Money Spent vs. Time Saved Debated for HOT Lanes
Monday, August 25, 2008
How much is your time worth?
Would you pay $20 to save 13 minutes on your morning Capital Beltway commute from Springfield to Tysons Corner?
Builders of new high-occupancy toll (HOT) lanes on the Beltway are betting $2 billion that there are enough drivers in the Washington region willing to pay tolls that could add up to $40 a day.
Construction started last month on 14 miles of HOT lanes that will stretch between the Springfield interchange and just north of the Dulles Toll Road. Tolls will fluctuate based on traffic -- the heavier the traffic, the higher the tolls -- to ensure that the lanes remain free-flowing.
But what the builders of the lanes are really selling is time. They are counting on frustrated commuters who have missed Little League games, scrambled to pick up children at day care or are forced to leave home two hours early for a commute that should take an hour.
The question is whether there will be enough of those people when the lanes open in five years.

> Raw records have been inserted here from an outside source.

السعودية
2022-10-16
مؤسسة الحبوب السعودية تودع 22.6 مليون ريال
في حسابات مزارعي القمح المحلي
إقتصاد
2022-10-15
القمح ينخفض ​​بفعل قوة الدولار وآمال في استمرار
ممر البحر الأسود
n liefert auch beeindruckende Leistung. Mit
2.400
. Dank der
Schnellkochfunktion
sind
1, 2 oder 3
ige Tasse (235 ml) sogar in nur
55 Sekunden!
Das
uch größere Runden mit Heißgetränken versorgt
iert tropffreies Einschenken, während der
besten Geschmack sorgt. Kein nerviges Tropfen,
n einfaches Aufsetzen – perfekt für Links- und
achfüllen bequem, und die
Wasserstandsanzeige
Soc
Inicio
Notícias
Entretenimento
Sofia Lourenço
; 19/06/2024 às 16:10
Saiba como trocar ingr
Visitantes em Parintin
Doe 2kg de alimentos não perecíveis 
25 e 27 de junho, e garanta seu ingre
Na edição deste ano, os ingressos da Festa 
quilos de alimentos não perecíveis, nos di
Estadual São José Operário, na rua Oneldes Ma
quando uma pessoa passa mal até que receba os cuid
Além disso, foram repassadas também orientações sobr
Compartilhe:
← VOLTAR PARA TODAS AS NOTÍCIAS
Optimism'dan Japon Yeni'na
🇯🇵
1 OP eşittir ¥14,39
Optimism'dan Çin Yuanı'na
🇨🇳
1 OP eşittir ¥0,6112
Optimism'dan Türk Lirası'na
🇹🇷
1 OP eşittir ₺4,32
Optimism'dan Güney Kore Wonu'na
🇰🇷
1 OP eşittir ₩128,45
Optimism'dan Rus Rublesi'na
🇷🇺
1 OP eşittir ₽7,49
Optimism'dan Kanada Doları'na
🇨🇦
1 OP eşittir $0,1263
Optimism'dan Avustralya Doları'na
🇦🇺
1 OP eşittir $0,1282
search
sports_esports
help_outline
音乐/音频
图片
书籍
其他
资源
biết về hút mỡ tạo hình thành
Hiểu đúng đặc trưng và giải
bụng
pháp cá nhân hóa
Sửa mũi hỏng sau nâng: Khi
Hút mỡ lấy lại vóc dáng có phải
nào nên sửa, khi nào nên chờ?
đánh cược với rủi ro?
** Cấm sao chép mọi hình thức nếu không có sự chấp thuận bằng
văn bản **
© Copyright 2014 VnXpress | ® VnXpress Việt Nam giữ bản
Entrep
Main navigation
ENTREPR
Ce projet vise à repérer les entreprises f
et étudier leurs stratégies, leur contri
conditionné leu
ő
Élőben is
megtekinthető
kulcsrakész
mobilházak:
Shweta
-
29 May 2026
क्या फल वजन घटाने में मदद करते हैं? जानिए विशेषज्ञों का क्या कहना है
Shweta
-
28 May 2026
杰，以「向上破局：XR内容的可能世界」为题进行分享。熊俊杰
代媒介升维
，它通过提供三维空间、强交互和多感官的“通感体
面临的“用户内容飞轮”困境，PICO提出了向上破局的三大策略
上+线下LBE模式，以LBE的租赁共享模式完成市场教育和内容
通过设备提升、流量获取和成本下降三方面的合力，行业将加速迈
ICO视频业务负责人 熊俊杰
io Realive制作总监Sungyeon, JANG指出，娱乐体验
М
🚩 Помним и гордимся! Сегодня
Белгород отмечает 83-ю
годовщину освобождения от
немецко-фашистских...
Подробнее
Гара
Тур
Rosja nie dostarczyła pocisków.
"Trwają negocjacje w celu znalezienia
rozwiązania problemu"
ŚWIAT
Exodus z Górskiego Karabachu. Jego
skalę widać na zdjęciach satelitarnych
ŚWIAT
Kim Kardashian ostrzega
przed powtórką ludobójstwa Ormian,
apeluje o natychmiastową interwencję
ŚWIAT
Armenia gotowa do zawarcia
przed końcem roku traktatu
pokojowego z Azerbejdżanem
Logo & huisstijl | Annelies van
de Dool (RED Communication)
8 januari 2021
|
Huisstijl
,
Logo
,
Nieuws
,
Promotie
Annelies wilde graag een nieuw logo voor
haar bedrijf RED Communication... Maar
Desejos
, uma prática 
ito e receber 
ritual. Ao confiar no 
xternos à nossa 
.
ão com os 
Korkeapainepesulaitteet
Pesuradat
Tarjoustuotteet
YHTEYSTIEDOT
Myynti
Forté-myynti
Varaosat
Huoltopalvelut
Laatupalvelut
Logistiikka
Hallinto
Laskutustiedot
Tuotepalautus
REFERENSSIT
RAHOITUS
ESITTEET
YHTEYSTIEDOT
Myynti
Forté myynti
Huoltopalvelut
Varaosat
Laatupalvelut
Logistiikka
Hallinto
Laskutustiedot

"This is a crapshoot," said Robert Poole, director of transportation studies for the Reason Foundation and an early proponent of HOT lanes. "You just never know until the road is open."
Commuters in the Washington region are affluent enough and time-pressed enough to make it work, according to two internal traffic and revenue studies sent to potential investors in the project.
The studies, commissioned by Transurban and potential investors, say the HOT lanes will be so successful that tolls could be increased 25 percent above levels needed to keep traffic moving and there would still be enough takers, even in a tough economic climate.
"If it saves me time, then I don't care about paying the toll," said Nikhir Kumar, 35, of Reston, who commutes to Tysons Corner and can spend up to two hours in Beltway traffic. "You can't put a dollar price on spending time with my wife and 18-month-old."
Using an average rush-hour toll of $1.54 a mile, as projected in the studies, a 6.3- mile morning commute between Route 29 and Braddock Road in Fairfax County would cost $9.70 and save 90 seconds over the Beltway's "free lanes." That translates to $6.47 for each minute saved -- an hourly rate of $388, which would make some K Street lawyers jealous.
The value of time has changed over the years, said Alan Pisarski, who studies commuting behavior. In the 1950s, people were more sensitive to cost and the value of time was lower on the scale, he said. Starting in the 1980s, the values shifted.